Intermolecular N–H···S and N–H···O hydrogen bonds occur between molecules in supramolecular corrugated layers parallel to the ac crystallographic plane (Table 4, Figure 3).

Table 4.

Hydrogen bond distances (Å) and angles (°) in HL and 1.

	d(H···A)	d(D···A)	∠(DHA)	Symmetry transformation for acceptor
HL
N(3)–H(3N)···S(1)	2.62	3.475(2)	174.7	−x+2, −y+1, −z+1
N(4)–H(4N)···O(1)	2.15	2.864(2)	140.8	2x−1/2, y, −z+3/2
1
N(4)–H(1N)···Cl(1)	2.66	3.395(3)	144.8	−x+2, y−1/2, −z+3/2
C(8)–H(8B)···S(1)	2.99	3.835(3)	146.2	−x+2, y+1/2, −z+3/2

Figure 3.

Fragment of the crystal packing of the corrugated layers parallel to ac crystallographic plane of HL. All hydrogen atoms, except for those involved in hydrogen bonds, have been omitted for clarity.

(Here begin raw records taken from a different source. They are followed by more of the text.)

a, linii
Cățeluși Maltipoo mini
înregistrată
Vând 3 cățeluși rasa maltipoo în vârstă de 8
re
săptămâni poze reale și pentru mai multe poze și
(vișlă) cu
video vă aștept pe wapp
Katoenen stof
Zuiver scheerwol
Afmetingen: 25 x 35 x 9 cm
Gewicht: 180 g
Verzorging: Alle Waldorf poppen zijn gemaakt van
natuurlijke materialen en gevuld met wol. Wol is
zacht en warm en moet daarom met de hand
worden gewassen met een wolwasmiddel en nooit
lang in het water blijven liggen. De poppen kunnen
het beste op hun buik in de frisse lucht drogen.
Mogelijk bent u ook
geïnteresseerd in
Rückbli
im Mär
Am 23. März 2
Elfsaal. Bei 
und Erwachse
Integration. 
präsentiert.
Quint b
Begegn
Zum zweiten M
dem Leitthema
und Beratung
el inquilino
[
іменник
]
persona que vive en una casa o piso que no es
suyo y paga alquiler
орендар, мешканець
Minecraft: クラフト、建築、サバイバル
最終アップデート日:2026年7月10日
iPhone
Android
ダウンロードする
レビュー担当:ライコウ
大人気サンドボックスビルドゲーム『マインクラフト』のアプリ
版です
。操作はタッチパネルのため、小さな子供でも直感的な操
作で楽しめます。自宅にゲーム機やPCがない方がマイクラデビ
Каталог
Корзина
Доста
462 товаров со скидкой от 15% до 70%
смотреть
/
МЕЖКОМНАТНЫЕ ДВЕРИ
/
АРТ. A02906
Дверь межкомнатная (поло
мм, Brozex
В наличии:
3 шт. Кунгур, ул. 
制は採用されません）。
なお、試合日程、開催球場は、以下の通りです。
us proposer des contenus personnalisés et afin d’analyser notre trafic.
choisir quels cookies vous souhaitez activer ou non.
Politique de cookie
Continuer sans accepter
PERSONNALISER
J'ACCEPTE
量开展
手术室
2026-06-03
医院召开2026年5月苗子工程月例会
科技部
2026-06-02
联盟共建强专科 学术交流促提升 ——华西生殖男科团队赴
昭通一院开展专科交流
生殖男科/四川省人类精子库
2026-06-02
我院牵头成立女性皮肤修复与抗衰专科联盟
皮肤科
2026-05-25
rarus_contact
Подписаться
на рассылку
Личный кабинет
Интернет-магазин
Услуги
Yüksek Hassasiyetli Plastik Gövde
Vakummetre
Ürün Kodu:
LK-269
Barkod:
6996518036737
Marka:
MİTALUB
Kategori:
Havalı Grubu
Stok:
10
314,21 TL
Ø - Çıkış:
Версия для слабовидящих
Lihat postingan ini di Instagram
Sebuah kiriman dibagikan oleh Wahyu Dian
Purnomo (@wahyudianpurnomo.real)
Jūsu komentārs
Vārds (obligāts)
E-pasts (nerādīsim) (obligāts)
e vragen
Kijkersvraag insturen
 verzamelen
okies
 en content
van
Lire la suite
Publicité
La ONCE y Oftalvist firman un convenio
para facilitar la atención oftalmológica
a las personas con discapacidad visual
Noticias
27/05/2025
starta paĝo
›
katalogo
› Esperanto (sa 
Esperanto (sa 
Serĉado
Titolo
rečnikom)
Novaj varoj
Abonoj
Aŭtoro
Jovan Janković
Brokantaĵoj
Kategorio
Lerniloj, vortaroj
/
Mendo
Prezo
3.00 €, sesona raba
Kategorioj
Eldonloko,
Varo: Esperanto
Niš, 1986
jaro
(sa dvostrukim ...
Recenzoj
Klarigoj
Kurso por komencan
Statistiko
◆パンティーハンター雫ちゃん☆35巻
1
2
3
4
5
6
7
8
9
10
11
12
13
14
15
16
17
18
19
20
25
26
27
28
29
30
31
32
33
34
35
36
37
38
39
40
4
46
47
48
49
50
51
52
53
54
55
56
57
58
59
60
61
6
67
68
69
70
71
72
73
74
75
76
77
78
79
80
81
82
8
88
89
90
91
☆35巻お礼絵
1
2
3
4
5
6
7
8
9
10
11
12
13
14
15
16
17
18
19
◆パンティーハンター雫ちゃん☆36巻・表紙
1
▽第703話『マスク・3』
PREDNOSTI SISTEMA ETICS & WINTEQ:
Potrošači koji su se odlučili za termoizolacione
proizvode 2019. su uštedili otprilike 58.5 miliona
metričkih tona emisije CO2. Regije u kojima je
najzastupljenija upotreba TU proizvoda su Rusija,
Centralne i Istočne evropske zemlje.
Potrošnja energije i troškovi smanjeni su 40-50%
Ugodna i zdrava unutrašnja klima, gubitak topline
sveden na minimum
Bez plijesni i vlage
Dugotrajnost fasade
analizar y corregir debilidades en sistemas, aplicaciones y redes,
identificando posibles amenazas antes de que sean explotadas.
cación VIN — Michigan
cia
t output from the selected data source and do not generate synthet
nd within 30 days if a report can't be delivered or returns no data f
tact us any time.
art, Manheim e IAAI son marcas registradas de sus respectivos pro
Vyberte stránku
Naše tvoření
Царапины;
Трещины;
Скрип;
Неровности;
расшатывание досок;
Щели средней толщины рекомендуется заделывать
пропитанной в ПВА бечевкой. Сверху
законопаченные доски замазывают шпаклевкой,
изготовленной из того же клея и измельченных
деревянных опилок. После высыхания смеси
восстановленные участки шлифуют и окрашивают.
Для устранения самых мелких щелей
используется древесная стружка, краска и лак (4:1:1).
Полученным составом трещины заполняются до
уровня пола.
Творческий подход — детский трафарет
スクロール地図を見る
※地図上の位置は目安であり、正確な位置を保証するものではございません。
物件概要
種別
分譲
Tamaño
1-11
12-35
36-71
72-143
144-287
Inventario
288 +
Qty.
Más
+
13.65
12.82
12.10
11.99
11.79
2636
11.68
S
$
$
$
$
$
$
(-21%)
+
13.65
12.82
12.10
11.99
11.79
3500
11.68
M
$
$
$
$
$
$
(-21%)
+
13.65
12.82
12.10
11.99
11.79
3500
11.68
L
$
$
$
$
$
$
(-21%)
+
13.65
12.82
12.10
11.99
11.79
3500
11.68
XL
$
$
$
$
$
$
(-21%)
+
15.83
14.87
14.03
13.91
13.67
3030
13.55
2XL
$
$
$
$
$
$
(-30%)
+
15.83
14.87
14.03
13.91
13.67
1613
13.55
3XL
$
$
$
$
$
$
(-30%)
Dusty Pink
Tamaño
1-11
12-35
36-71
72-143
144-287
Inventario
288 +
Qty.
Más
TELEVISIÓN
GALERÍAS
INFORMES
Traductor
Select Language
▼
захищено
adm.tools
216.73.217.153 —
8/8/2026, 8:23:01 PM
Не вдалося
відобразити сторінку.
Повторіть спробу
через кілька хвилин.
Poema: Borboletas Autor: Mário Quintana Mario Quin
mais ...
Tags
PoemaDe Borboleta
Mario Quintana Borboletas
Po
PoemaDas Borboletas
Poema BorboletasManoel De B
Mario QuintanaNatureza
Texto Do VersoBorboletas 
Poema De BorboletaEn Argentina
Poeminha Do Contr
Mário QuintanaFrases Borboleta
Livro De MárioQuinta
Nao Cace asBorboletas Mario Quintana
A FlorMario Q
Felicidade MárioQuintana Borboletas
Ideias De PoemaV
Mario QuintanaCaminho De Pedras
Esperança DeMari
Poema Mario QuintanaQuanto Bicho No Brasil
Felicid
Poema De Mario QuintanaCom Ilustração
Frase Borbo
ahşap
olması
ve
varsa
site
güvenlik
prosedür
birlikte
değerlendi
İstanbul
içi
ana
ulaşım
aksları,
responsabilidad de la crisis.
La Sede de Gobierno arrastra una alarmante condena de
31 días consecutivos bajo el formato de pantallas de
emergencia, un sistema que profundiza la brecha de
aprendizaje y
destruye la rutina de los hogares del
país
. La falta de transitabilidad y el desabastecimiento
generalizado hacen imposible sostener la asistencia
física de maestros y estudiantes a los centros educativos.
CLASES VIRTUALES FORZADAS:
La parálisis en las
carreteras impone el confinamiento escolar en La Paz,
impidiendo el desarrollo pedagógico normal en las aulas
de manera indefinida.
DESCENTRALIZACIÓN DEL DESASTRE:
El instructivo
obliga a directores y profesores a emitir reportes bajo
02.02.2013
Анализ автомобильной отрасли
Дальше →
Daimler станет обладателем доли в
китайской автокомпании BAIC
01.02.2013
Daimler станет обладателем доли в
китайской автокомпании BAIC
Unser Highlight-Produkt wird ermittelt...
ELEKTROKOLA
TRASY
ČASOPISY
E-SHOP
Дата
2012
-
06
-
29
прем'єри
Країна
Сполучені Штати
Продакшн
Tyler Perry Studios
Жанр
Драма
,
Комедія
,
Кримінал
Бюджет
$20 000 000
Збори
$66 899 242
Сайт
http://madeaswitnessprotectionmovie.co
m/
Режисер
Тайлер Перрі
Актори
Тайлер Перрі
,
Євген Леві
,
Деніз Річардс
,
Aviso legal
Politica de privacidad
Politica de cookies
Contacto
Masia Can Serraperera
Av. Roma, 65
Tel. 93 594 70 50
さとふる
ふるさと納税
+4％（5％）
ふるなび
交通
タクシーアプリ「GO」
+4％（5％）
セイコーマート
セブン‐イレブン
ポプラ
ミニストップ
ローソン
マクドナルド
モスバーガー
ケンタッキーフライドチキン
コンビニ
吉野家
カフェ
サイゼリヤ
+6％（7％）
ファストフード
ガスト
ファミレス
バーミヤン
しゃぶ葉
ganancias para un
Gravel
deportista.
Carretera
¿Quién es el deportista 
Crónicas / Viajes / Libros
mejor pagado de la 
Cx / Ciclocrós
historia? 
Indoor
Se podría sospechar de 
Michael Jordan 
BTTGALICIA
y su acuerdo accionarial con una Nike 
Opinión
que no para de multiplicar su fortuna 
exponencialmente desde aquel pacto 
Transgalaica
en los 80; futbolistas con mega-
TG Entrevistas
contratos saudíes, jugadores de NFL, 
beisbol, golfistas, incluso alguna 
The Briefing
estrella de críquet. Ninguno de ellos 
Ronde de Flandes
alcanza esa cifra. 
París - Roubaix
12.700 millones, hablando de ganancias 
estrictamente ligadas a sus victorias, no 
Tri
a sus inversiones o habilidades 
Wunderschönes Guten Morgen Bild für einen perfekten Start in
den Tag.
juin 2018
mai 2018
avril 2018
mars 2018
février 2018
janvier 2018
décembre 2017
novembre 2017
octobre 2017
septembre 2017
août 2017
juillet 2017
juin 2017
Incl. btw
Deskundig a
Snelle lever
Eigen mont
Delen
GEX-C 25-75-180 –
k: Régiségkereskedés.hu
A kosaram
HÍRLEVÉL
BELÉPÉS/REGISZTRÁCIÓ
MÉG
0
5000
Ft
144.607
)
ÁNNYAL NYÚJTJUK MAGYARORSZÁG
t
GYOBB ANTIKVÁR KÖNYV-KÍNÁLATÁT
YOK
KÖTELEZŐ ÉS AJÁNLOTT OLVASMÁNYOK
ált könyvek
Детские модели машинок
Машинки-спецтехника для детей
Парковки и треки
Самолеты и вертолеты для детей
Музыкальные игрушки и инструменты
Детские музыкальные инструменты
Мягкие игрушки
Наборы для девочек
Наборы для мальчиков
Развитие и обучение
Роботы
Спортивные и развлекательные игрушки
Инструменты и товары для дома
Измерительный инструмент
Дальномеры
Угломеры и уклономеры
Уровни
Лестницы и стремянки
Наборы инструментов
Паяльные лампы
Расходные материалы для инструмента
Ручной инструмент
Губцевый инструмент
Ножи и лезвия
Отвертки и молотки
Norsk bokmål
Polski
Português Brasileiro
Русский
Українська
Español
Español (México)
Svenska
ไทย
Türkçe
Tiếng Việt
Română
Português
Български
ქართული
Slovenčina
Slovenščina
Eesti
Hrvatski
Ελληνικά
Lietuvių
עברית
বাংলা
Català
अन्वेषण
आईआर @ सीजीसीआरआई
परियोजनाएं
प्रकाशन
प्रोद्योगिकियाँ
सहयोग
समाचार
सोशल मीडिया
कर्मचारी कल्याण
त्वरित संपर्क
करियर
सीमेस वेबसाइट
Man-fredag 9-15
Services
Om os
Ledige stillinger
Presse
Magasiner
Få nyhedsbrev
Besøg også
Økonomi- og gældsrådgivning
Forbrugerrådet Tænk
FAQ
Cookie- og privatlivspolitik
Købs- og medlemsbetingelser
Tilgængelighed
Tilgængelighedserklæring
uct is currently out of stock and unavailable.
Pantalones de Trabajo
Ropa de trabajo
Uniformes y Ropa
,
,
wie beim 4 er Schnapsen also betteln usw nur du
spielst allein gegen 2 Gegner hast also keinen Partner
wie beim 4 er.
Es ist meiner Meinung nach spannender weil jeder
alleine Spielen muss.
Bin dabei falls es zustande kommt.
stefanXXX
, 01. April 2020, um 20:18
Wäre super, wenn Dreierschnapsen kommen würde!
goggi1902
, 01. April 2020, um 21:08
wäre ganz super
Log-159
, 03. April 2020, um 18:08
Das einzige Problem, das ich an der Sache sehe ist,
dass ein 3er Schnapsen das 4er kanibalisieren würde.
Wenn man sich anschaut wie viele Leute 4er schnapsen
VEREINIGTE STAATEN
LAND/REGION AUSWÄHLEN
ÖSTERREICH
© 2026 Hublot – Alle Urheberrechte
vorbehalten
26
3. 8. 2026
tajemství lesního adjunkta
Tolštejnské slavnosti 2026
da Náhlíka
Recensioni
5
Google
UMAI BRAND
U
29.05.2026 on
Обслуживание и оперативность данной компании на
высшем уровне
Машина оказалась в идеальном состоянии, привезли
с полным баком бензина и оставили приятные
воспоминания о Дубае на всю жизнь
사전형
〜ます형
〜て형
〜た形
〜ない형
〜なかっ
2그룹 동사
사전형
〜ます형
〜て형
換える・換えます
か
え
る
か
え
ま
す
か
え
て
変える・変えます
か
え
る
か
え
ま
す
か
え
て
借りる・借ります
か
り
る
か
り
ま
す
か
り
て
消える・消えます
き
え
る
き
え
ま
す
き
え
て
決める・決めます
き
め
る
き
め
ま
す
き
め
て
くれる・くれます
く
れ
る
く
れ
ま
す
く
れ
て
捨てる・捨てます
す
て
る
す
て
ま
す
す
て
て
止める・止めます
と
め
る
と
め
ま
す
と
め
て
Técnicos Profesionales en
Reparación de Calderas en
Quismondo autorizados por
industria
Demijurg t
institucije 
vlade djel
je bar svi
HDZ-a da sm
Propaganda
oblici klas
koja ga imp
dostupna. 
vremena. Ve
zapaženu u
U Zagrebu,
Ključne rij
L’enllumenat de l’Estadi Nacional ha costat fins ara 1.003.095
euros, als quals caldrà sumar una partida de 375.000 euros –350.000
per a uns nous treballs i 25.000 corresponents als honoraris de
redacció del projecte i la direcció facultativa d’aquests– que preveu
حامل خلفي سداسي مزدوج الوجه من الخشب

Complex 1 crystallizes in the monoclinic space group P2₁/c (Table 2). Structural studies revealed that the formula of complex 1 is [Cu(L)Cl]. Upon complexation with Cu(II), the ligand undergoes a configurational change of the thiosemicarbazone moiety from E to Z form and rotation around the C2–C3 bond bending to a cis–cis configuration of the donor O, N, and S atoms that favors the tridentate chelating form of coordination. Such a mode of coordination was also established in previously studied Cu(II) compounds with different substituted thiosemicarbazones.^11,25,32

The Cu₁ atom in complex 1 is tetracoordinated and the copper centre exhibits a square planar coordination. The tridentate thiosemicarbazone ligand is coordinated to the central atom in the monodeprotonated form (L)⁻ using an ONS set of donor atoms (Figure 4) and forms two fused metallacycles. Four donor atoms O(1), N(2), S(1), and Cl(1), are coplanar within ±0.113 Å, and copper center exhibits a distorted square planar environment with descriptor parameter τ₄ = 0.163.³³ The coordination of (L)⁻ with Cu(II) shortened the bond length of C1–N3 to 1.330(4) Å and increased the bond lengths S1–C1 and C1–N4 to 1.738(3) and 1.336(4) Å, respectively. The allyl substituent on the N4 atom adopts an orthogonal orientation with respect to this plane. The C1–N4–C10–C11 and N1–C10–C11–C12 torsion angles are 102.5(4)° and 120.8(5)°, respectively.

Figure 4.

X-ray crystal structure of complex 1 with atom numbering. Thermal ellipsoids are drawn at the 50% probability level.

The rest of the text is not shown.